• _Task requirements_: Extract the lines from the first one in the records below through the line containing "JULY 30, 2022", keeping both ends and leaving out any pictures.

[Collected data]

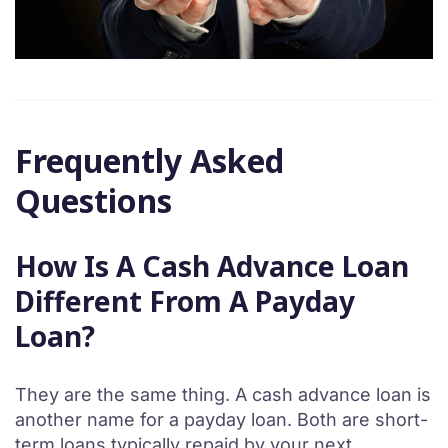
Frequently Asked
Questions
How Is A Cash Advance Loan
Different From A Payday
Loan?
They are the same thing. A cash advance loan is
another name for a payday loan. Both are short-
term loans typically repaid by your next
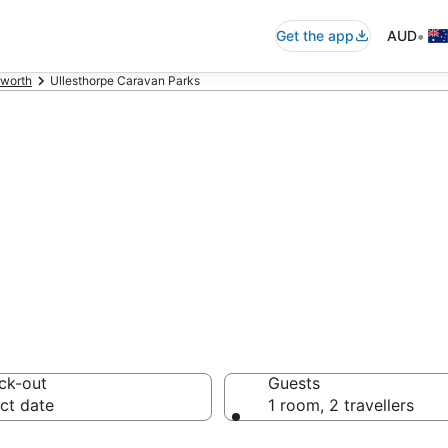
•
Get the app
AUD
rworth
Ullesthorpe Caravan Parks
thorpe Caravan P
ck-out
Guests
ct date
1 room, 2 travellers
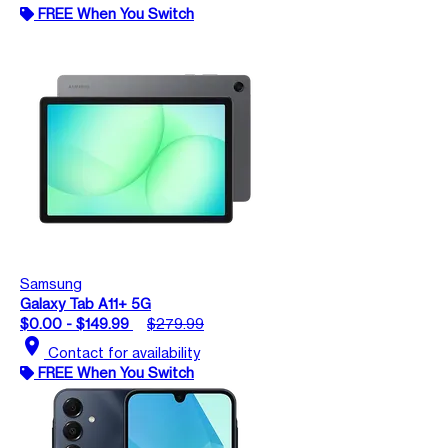
FREE When You Switch
Samsung
Galaxy Tab A11+ 5G
$0.00 - $149.99
$279.99
location_on
Contact for availability
FREE When You Switch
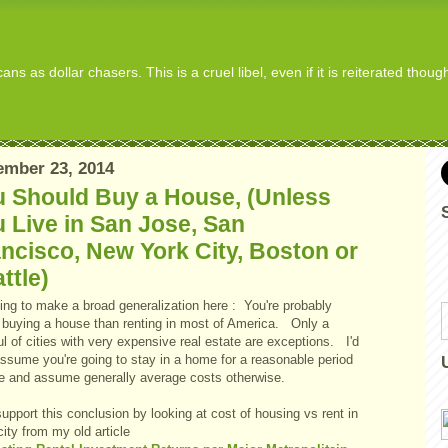
s as dollar chasers. This is a cruel libel, even if it is reiterated thou
ember 23, 2014
u Should Buy a House, (Unless
 Live in San Jose, San
ncisco, New York City, Boston or
ttle)
ing to make a broad generalization here : You're probably
r buying a house than renting in most of America. Only a
l of cities with very expensive real estate are exceptions. I'd
assume you're going to stay in a home for a reasonable period
me and assume generally average costs otherwise.
 support this conclusion by looking at cost of housing vs rent in
ity from my old article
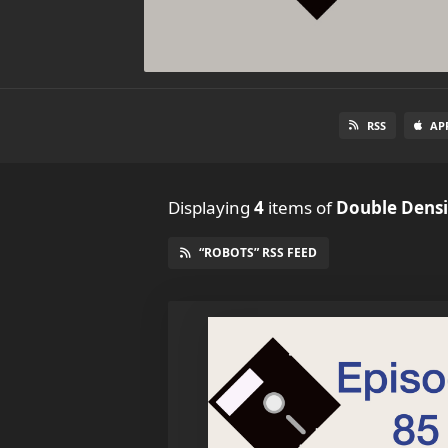
RSS
AP
Displaying
4
items
of
Double Densi
“ROBOTS” RSS FEED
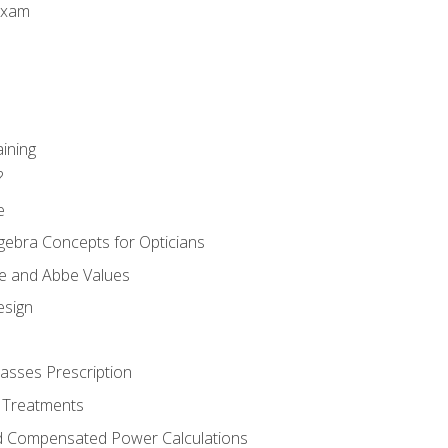
Exam
aining
?
e
gebra Concepts for Opticians
ule and Abbe Values
esign
asses Prescription
 Treatments
d Compensated Power Calculations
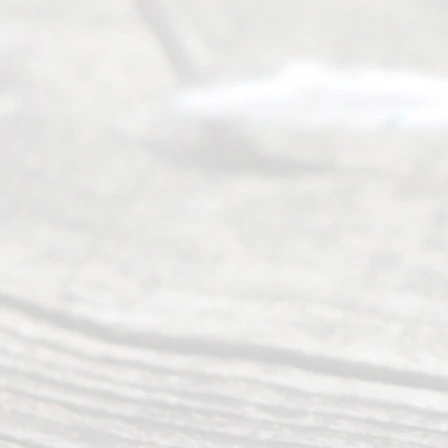
of services
to
individuals
seeking to
navigate the
process of
an
Uncontested
Texas
Divorce. We
have helped
many
people like
you in the
process of
guiding the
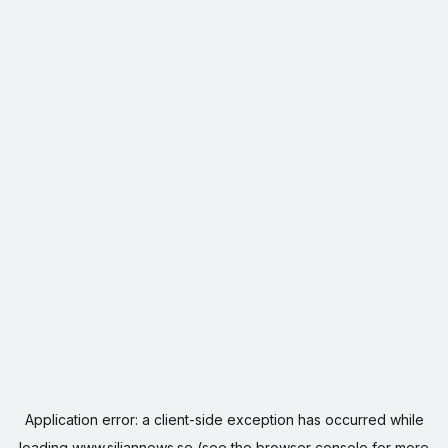
Application error: a
client
-side exception has occurred while
loading
www.siljannews.se
(see the
browser console
for more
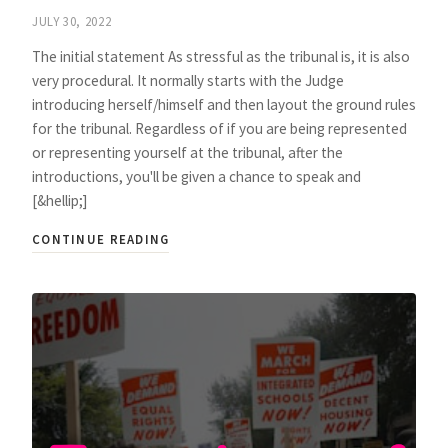
JULY 30, 2022
The initial statement As stressful as the tribunal is, it is also
very procedural. It normally starts with the Judge
introducing herself/himself and then layout the ground rules
for the tribunal. Regardless of if you are being represented
or representing yourself at the tribunal, after the
introductions, you'll be given a chance to speak and
[&hellip;]
CONTINUE READING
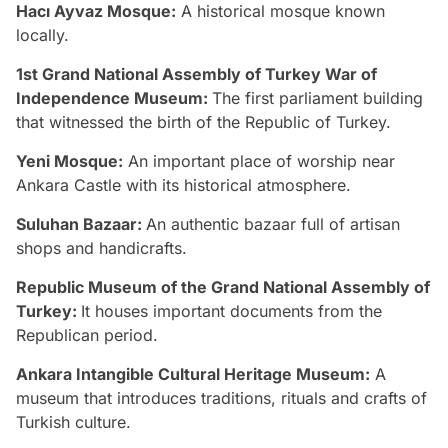
Hacı Ayvaz Mosque:
A historical mosque known
locally.
1st Grand National Assembly of Turkey War of
Independence Museum:
The first parliament building
that witnessed the birth of the Republic of Turkey.
Yeni Mosque:
An important place of worship near
Ankara Castle with its historical atmosphere.
Suluhan Bazaar:
An authentic bazaar full of artisan
shops and handicrafts.
Republic Museum of the Grand National Assembly of
Turkey:
It houses important documents from the
Republican period.
Ankara Intangible Cultural Heritage Museum:
A
museum that introduces traditions, rituals and crafts of
Turkish culture.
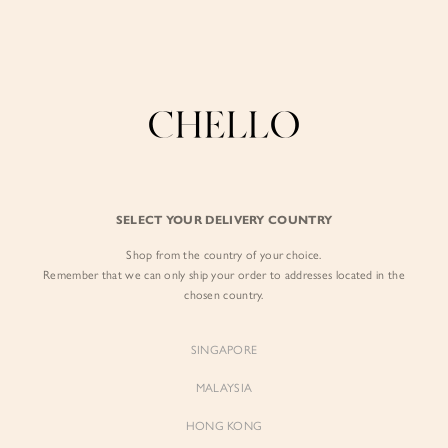
Enjoy free shipping in SG for orders over S$80!
here
BY EXCLUSIVE LINES
BY OCCASION
SIGN IN
The Chello Edit
Evening / Party
FORM by Chello
Travel Friendly
Sign in with Facebook
Tweed by Chello
Everyday Staples
SELECT YOUR DELIVERY COUNTRY
Chello ICON
Brunch
Shop from the country of your choice.
EMAIL ADDRESS
NATURAL by Chello
Remember that we can only ship your order to addresses located in the
chosen country.
Little Chello
PASSWORD
SINGAPORE
BEST SELLERS
MALAYSIA
HONG KONG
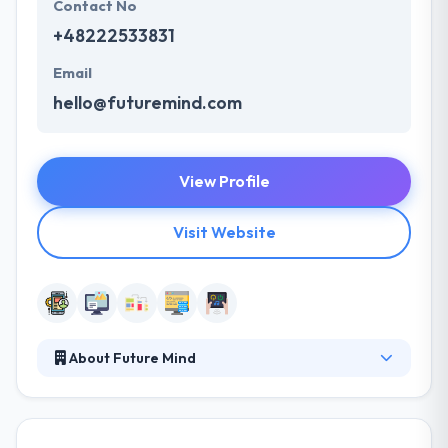
Contact No
+48222533831
Email
hello@futuremind.com
View Profile
Visit Website
About Future Mind
They like to develop your mobile or web project
from the ground up or join your team when you
want. Their project management expertise and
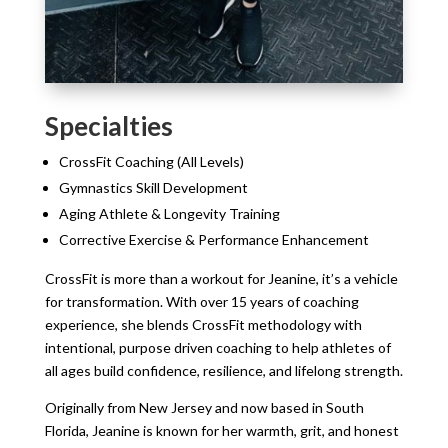
Specialties
CrossFit Coaching (All Levels)
Gymnastics Skill Development
Aging Athlete & Longevity Training
Corrective Exercise & Performance Enhancement
CrossFit is more than a workout for Jeanine, it’s a vehicle
for transformation. With over 15 years of coaching
experience, she blends CrossFit methodology with
intentional, purpose driven coaching to help athletes of
all ages build confidence, resilience, and lifelong strength.
Originally from New Jersey and now based in South
Florida, Jeanine is known for her warmth, grit, and honest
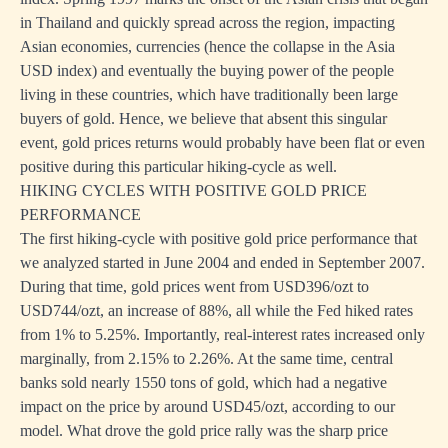
in Thailand and quickly spread across the region, impacting
Asian economies, currencies (hence the collapse in the Asia
USD index) and eventually the buying power of the people
living in these countries, which have traditionally been large
buyers of gold. Hence, we believe that absent this singular
event, gold prices returns would probably have been flat or even
positive during this particular hiking-cycle as well.
HIKING CYCLES WITH POSITIVE GOLD PRICE
PERFORMANCE
The first hiking-cycle with positive gold price performance that
we analyzed started in June 2004 and ended in September 2007.
During that time, gold prices went from USD396/ozt to
USD744/ozt, an increase of 88%, all while the Fed hiked rates
from 1% to 5.25%. Importantly, real-interest rates increased only
marginally, from 2.15% to 2.26%. At the same time, central
banks sold nearly 1550 tons of gold, which had a negative
impact on the price by around USD45/ozt, according to our
model. What drove the gold price rally was the sharp price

• _Task output_:
Frequently Asked
Questions
How Is A Cash Advance Loan
Different From A Payday
Loan?
They are the same thing. A cash advance loan is
another name for a payday loan. Both are short-
term loans typically repaid by your next
•
Get the app
AUD
rworth
Ullesthorpe Caravan Parks
thorpe Caravan P
ck-out
Guests
ct date
1 room, 2 travellers
FREE When You Switch
Samsung
Galaxy Tab A11+ 5G
$0.00 - $149.99
$279.99
location_on
Contact for availability
FREE When You Switch
s as dollar chasers. This is a cruel libel, even if it is reiterated thou
ember 23, 2014
u Should Buy a House, (Unless
 Live in San Jose, San
ncisco, New York City, Boston or
ttle)
ing to make a broad generalization here : You're probably
r buying a house than renting in most of America. Only a
l of cities with very expensive real estate are exceptions. I'd
assume you're going to stay in a home for a reasonable period
me and assume generally average costs otherwise.
 support this conclusion by looking at cost of housing vs rent in
ity from my old article
RSS
AP
Displaying
4
items
of
Double Densi
“ROBOTS” RSS FEED
Exam
aining
?
e
gebra Concepts for Opticians
ule and Abbe Values
esign
asses Prescription
 Treatments
d Compensated Power Calculations
of services
to
individuals
seeking to
navigate the
process of
an
Uncontested
Texas
Divorce. We
have helped
many
people like
you in the
process of
guiding the
Application error: a
client
-side exception has occurred while
loading
www.siljannews.se
(see the
browser console
for more
JULY 30, 2022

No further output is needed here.